▸ **PROBLEM STATEMENT**: Isolate every line in the data with the string "protioklepno" and copy it.

** MATERIAL FOR THIS EXERCISE follows **

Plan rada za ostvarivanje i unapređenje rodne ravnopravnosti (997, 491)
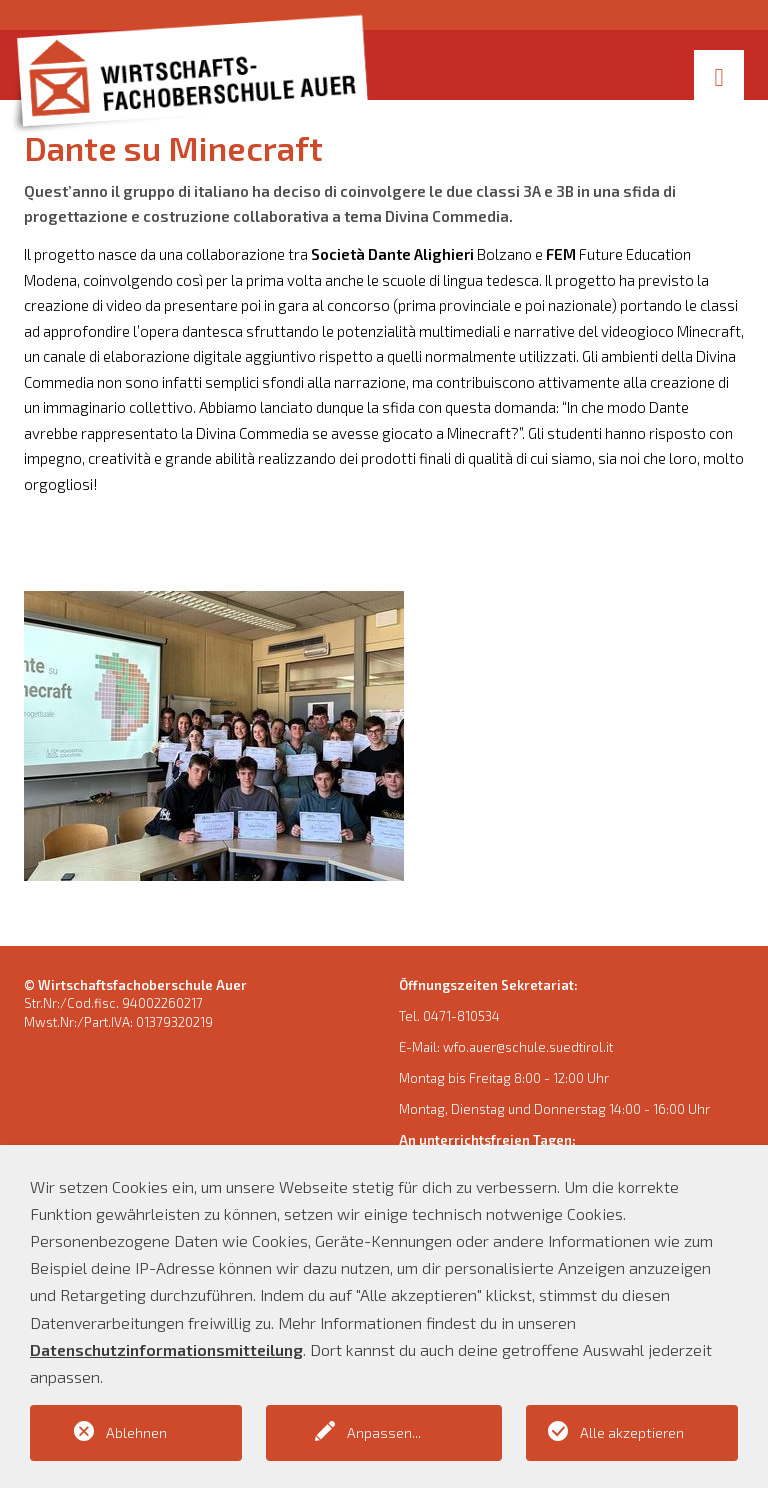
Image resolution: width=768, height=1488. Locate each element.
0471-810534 (461, 1016)
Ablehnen (136, 1432)
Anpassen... (384, 1432)
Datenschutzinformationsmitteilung (166, 1349)
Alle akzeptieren (632, 1432)
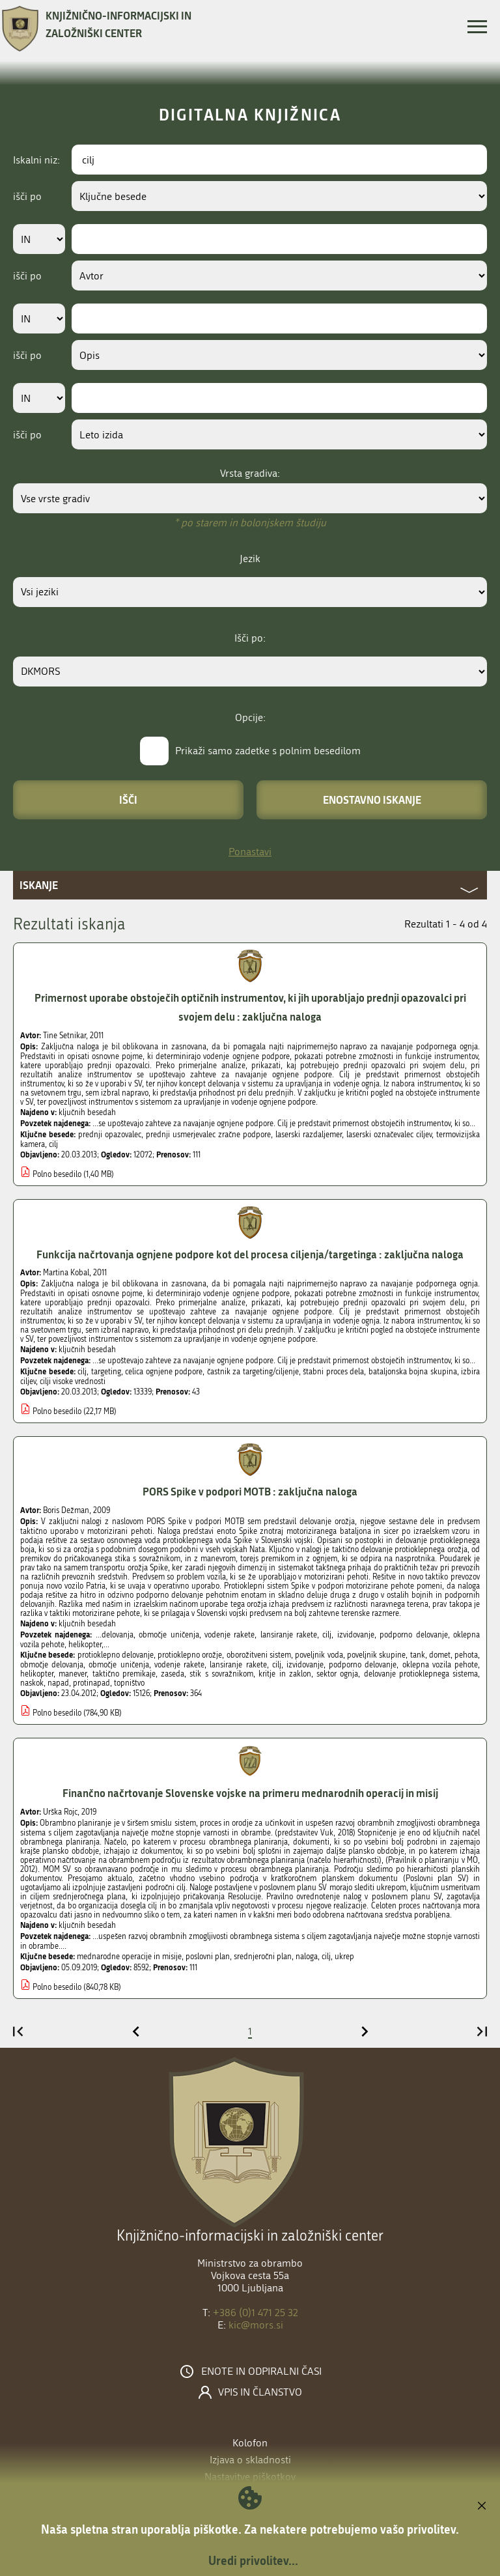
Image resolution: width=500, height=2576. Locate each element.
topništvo (129, 1683)
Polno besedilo (57, 1174)
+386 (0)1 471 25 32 (255, 2312)
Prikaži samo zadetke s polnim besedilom (268, 750)
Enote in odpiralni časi (261, 2371)
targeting (106, 1371)
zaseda (172, 1673)
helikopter (36, 1673)
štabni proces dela (333, 1371)
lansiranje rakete (238, 1664)
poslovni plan (208, 1956)
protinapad (91, 1683)
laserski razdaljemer (308, 1134)
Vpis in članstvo (260, 2392)
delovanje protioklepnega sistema (421, 1673)
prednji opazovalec (109, 1134)
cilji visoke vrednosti (72, 1381)
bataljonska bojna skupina (412, 1371)
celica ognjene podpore (163, 1371)
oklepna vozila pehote (440, 1664)
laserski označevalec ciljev (389, 1134)
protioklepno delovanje (115, 1655)
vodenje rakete (179, 1664)
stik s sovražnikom (221, 1673)
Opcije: (250, 717)
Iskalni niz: (36, 160)
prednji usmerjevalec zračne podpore (208, 1134)
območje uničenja (118, 1664)
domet (440, 1655)
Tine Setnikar (64, 1035)
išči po (27, 196)
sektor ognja (337, 1673)
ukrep (344, 1956)
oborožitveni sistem (259, 1655)
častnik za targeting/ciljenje (253, 1371)
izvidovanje (305, 1664)
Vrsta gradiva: (250, 473)
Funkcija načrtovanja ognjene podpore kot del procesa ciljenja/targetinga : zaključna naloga (250, 1254)
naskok (32, 1683)
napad (58, 1683)
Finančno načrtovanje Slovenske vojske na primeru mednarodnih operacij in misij (250, 1792)
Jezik (250, 558)
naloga (307, 1956)
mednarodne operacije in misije (129, 1956)
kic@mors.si (256, 2325)
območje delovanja (51, 1664)
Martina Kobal (66, 1272)
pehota (466, 1655)
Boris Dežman (66, 1510)
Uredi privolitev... (253, 2560)
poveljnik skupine (376, 1655)
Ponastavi (250, 851)
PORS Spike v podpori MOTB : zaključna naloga (250, 1491)
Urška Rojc (60, 1812)
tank (417, 1655)
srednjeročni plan (263, 1956)
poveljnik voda (318, 1655)
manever (73, 1673)
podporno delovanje (362, 1664)
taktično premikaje (124, 1673)
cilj (53, 1144)
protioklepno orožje (190, 1655)
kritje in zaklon (284, 1673)
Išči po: (250, 638)
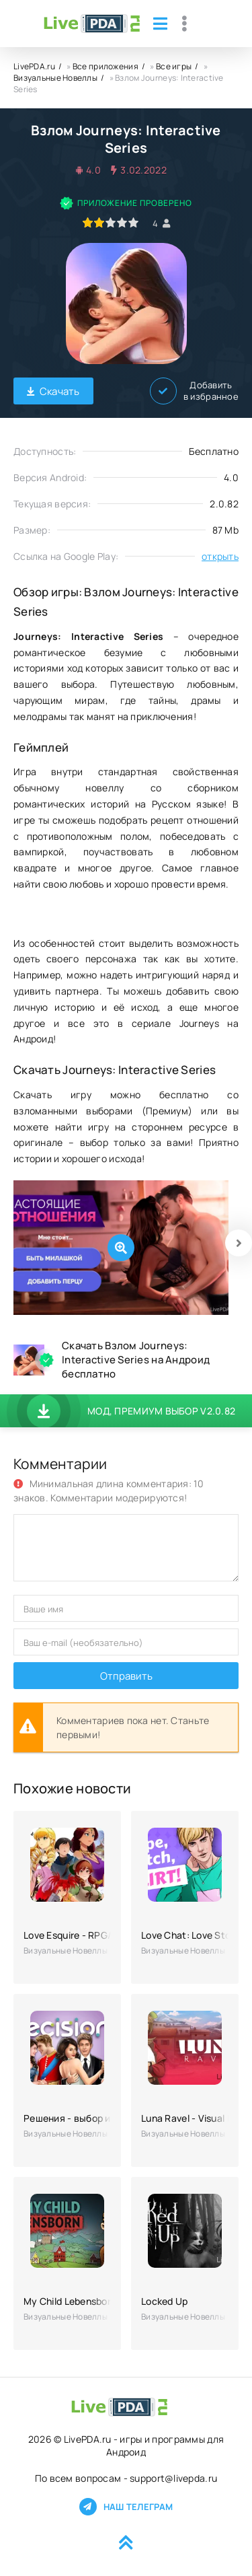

** End of MATERIAL FOR THIS EXERCISE **

▸ **TASK OUTPUT**:
protioklepno delovanje (115, 1655)
protioklepno orožje (190, 1655)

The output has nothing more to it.